*** Opening Supplied material ***

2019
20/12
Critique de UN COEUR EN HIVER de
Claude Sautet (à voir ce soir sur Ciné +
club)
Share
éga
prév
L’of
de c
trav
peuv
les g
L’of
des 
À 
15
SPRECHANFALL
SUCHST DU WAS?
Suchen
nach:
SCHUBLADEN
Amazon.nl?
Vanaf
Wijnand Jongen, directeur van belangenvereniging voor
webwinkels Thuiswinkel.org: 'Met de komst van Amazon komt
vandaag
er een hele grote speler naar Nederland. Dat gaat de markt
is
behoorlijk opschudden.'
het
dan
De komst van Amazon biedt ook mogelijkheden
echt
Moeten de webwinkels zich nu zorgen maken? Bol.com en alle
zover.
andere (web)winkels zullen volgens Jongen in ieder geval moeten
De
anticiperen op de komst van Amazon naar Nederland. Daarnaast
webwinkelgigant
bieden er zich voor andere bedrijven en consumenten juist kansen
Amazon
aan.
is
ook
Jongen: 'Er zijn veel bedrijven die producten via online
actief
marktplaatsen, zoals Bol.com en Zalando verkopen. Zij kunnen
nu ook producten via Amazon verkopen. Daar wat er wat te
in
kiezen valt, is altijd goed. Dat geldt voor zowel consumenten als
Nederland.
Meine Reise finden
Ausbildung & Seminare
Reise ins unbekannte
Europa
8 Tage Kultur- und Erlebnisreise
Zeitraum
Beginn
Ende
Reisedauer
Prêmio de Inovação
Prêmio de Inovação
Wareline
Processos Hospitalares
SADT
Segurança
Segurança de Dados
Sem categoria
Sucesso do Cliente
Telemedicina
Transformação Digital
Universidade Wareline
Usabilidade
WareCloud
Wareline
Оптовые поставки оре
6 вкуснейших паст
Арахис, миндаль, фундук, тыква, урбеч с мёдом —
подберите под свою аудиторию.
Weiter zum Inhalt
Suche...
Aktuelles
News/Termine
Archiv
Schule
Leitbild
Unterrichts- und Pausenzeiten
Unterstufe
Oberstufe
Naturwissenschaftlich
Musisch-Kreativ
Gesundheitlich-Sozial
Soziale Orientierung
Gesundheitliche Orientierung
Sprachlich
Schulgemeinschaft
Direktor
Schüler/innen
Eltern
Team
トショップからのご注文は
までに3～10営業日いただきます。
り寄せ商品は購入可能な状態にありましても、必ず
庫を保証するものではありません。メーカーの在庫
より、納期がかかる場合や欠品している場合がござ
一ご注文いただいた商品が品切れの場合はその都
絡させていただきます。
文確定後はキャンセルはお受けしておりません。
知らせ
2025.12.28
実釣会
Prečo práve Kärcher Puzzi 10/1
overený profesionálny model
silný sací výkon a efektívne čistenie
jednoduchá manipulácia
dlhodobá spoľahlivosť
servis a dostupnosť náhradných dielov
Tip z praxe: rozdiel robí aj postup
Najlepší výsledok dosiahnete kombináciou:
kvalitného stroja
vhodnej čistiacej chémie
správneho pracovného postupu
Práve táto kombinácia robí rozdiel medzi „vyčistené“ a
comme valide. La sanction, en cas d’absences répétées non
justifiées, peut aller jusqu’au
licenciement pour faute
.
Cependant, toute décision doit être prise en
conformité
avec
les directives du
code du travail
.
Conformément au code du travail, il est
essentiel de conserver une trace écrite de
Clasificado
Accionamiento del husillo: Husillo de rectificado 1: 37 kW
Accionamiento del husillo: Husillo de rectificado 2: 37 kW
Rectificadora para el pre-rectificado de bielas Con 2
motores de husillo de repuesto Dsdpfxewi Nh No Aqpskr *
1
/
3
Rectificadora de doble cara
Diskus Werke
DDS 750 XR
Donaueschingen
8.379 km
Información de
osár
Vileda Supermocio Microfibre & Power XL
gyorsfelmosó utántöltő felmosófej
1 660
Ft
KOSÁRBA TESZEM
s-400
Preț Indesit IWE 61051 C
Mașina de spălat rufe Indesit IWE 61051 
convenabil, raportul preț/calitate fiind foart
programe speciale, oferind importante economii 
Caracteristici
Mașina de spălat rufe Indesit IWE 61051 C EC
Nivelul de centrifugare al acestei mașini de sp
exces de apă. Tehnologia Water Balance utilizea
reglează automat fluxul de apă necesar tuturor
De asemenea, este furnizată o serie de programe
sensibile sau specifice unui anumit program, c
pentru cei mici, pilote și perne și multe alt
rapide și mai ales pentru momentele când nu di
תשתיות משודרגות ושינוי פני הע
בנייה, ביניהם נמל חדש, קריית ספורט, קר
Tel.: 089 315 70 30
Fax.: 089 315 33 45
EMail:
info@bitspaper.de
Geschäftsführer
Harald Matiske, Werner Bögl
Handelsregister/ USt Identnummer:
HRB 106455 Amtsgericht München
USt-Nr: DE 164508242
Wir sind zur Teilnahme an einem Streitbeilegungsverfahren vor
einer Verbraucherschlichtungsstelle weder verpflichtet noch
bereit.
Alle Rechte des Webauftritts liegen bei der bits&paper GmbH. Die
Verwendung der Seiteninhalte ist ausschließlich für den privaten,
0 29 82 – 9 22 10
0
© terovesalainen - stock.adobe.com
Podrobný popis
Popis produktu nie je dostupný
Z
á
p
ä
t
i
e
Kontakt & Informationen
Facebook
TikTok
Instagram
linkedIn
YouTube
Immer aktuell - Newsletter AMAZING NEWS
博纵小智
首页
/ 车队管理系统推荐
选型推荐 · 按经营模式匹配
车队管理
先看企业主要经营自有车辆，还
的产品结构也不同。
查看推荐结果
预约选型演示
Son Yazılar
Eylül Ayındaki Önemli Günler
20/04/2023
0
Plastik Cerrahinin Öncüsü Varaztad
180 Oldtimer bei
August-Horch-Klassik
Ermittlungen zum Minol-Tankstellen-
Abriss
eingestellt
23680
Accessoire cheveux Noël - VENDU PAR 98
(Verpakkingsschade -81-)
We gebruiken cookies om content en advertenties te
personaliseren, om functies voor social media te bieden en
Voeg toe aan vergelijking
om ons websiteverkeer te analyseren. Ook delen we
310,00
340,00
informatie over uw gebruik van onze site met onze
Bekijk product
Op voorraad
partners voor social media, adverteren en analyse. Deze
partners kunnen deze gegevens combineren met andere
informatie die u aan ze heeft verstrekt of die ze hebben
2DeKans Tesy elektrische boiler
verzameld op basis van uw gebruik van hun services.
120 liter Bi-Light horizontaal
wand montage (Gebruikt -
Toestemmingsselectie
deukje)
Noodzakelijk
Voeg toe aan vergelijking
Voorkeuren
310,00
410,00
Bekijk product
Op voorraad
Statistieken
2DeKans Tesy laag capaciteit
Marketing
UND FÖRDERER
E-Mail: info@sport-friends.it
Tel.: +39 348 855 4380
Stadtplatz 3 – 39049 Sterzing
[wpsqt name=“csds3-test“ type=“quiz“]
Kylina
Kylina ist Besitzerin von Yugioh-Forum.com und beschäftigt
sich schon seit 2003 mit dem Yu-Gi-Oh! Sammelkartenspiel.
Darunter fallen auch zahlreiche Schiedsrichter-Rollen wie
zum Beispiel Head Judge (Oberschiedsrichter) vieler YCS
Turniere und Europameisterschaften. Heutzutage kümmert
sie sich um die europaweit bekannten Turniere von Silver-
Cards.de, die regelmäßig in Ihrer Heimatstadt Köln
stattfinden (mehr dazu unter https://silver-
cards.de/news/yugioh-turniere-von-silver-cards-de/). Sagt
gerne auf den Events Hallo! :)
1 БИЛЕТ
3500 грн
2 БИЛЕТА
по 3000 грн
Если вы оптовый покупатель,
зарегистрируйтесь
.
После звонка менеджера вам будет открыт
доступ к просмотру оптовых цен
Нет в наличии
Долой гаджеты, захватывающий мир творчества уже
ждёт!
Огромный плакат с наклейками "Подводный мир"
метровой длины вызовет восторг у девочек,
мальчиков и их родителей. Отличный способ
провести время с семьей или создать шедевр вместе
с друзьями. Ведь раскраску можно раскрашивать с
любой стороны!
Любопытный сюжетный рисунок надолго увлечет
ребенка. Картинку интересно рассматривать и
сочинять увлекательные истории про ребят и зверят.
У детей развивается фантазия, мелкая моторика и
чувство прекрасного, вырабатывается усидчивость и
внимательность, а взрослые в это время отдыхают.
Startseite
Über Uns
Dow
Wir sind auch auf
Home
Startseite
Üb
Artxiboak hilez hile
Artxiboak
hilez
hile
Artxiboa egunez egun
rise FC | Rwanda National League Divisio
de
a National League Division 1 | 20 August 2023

*** Closing Supplied material ***

Filter the entries down to the lines with the word "время" in them, and copy those lines.

провести время с семьей или создать шедевр вместе
внимательность, а взрослые в это время отдыхают.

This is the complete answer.